6. The Great White Fleet
Because of the more aggressive foreign policy path that President Roosevelt forged, he believed that the United States needed to beef up its defense. He started with the navy, transforming it into an impressive, modern fleet. He also ordered that each ship be painted completely white. Upon its completion, President Roosevelt ordered the ‘Great White Fleet‘ as it became known, to tour the world, demonstrating American naval might. And thus, Roosevelt built his own big stick.
7. The Panama Canal
In the vein of aggressive foreign policy, Teddy made a way where there was none… quite literally. It had long been the dream of the US and Europe alike to create a path through the American continents to cut down on shipping time and costs. Panama was the perfect location as it was the narrowest strip of land between the oceans. In 1903, Panama belonged to Colombia. Sooo, when Teddy’s deal with the Colombian government fell through… he helped Panama revolt against Colombia and offered the new Panamanian government the same deal in order to facilitate the construction of what would become the Panama Canal.
8. The Peacemaker
To balance his aggressive foreign policy legacy, President Roosevelt also won a Nobel Peace Prize in 1906 for negotiating the Treaty of Portsmouth, which ended the Russo-Japanese War. At the time, he was the first American to have received the award.
9. Cultural Controversy
Teddy Roosevelt cared a great deal more for doing what was right than doing what was popular.

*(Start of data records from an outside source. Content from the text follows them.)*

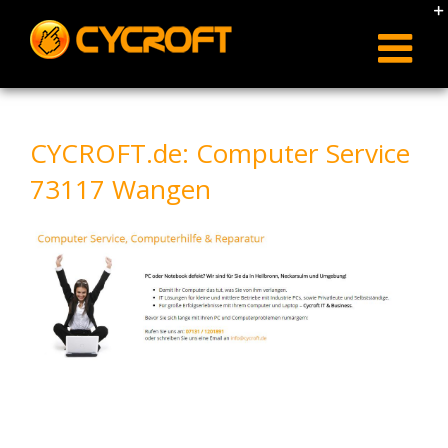
Skip
to
content
CYCROFT.de: Computer Service
73117 Wangen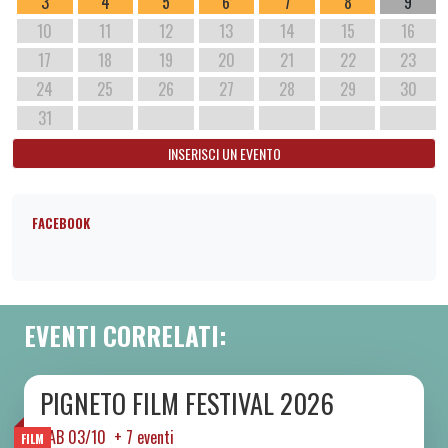
3
4
5
6
7
8
9
10
11
12
13
14
15
16
17
18
19
20
21
22
23
24
25
26
27
28
29
30
31
INSERISCI UN EVENTO
FACEBOOK
EVENTI CORRELATI:
PIGNETO FILM FESTIVAL 2026
DA SAB 03/10 A SAB 10/10 2026
SAB 03/10 + 7 eventi
FILM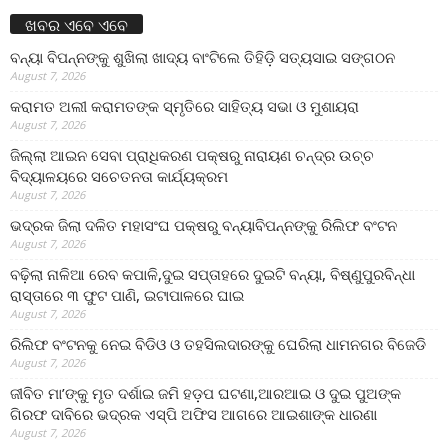
ଖବର ଏବେ ଏବେ
ବନ୍ୟା ବିପନ୍ନଙ୍କୁ ଶୁଖିଲା ଖାଦ୍ୟ ବାଂଟିଲେ ତିହିଡି଼ ସତ୍ୟସାଇ ସଙ୍ଗଠନ
August 7, 2026
କରାମତ ଅଲୀ କରାମତଙ୍କ ସ୍ମୃତିରେ ସାହିତ୍ୟ ସଭା ଓ ମୁଶାୟରା
August 7, 2026
ଜିଲ୍ଲା ଆଇନ ସେବା ପ୍ରାଧିକରଣ ପକ୍ଷରୁ ନାରାୟଣ ଚନ୍ଦ୍ର ଉଚ୍ଚ
ବିଦ୍ୟାଳୟରେ ସଚେତନତା କାର୍ଯ୍ୟକ୍ରମ
August 7, 2026
ଭଦ୍ରକ ଜିଲା ଦଳିତ ମହାସଂଘ ପକ୍ଷରୁ ବନ୍ୟାବିପନ୍ନଙ୍କୁ ରିଲିଫ ବଂଟନ
August 7, 2026
ବଢ଼ିଲା ନାଳିଆ ରେବ କପାଳି,ଦୁଇ ସପ୍ତାହରେ ଦୁଇଟି ବନ୍ୟା, ବିଷ୍ଣୁପୁରବିନ୍ଧା
ରାସ୍ତାରେ ୩ ଫୁଟ ପାଣି, ଇଟାପାଳରେ ଘାଇ
August 7, 2026
ରିଲିଫ ବଂଟନକୁ ନେଇ ବିଡିଓ ଓ ତହସିଲଦାରଙ୍କୁ ଘେରିଲା ଧାମନଗର ବିଜେଡି
August 7, 2026
ଜୀବିତ ମା’ଙ୍କୁ ମୃତ ଦର୍ଶାଇ ଜମି ହଡ଼ପ ଘଟଣା,ଆରଆଇ ଓ ଦୁଇ ପୁଅଙ୍କ
ଗିରଫ ଦାବିରେ ଭଦ୍ରକ ଏସ୍‌ପି ଅଫିସ ଆଗରେ ଆଇଶାଙ୍କ ଧାରଣା
August 7, 2026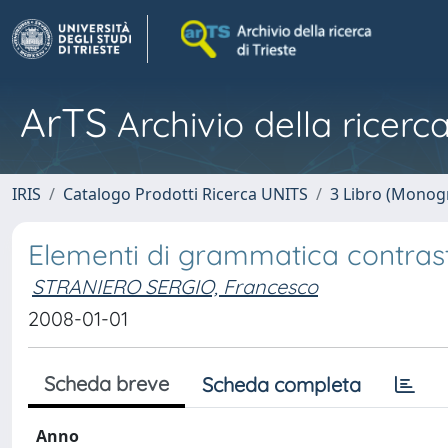
ArTS
Archivio della ricerca
IRIS
Catalogo Prodotti Ricerca UNITS
3 Libro (Monogr
Elementi di grammatica contrast
STRANIERO SERGIO, Francesco
2008-01-01
Scheda breve
Scheda completa
Anno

As president, he was in favor of desegregation and the women’s right to vote. Most notably, Roosevelt was the first president to invite an African-American, Booker T. Washington, to the White House as a guest. He also appointed several African-Americans to federal posts.
10. And, of course….
He was a champion of the environment, establishing the US Forest Service, and designating 42 millions acres as national forests, wildlife refuges, and areas of special interest.
He went skinny-dipping in the Potomac River, regularly.
He got shot in the chest, and proceeded to deliver a 90 minute speech before receiving medical attention.
He knocked out a would-be assassin with two punches after he drew not one, but two guns on him.
Oh yeah, and he scaled the Matterhorn, a 15,000 foot peak in the Swiss Alps.